*TASK REQUIREMENTS*. Each line of the data below that holds the word "billed" is to be reported in full.

*MATERIAL FOR THIS EXERCISE*.
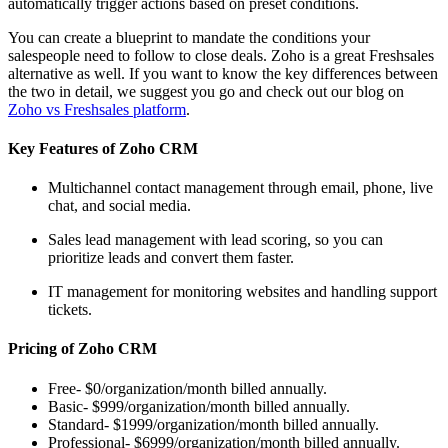
automatically trigger actions based on preset conditions.
You can create a blueprint to mandate the conditions your
salespeople need to follow to close deals. Zoho is a great Freshsales
alternative as well. If you want to know the key differences between
the two in detail, we suggest you go and check out our blog on
Zoho vs Freshsales platform
.
Key Features of Zoho CRM
Multichannel contact management through email, phone, live
chat, and social media.
Sales lead management with lead scoring, so you can
prioritize leads and convert them faster.
IT management for monitoring websites and handling support
tickets.
Pricing of Zoho CRM
Free- $0/organization/month billed annually.
Basic- $999/organization/month billed annually.
Standard- $1999/organization/month billed annually.
Professional- $6999/organization/month billed annually.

*COMPLETED TASK*.
Free- $0/organization/month billed annually.
Basic- $999/organization/month billed annually.
Standard- $1999/organization/month billed annually.
Professional- $6999/organization/month billed annually.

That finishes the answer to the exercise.